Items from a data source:
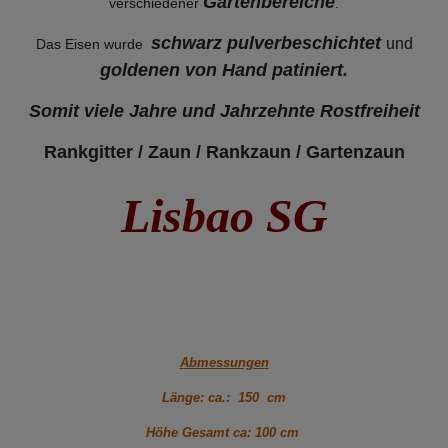
Gartenbereiche
verschiedener
.
schwarz pulverbeschichtet
und
Das Eisen wurde
goldenen von Hand patiniert.
Somit viele Jahre und Jahrzehnte Rostfreiheit
Rankgitter / Zaun / Rankzaun / Gartenzaun
Lisbao SG
Abmessungen
Länge: ca.: 150 cm
Höhe Gesamt ca: 100 cm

TO DO:
Output, and output only, the lines from the one containing "goldenen von Hand patiniert." through the last line of the data above.

ANSWER BELOW:
goldenen von Hand patiniert.
Somit viele Jahre und Jahrzehnte Rostfreiheit
Rankgitter / Zaun / Rankzaun / Gartenzaun
Lisbao SG
Abmessungen
Länge: ca.: 150 cm
Höhe Gesamt ca: 100 cm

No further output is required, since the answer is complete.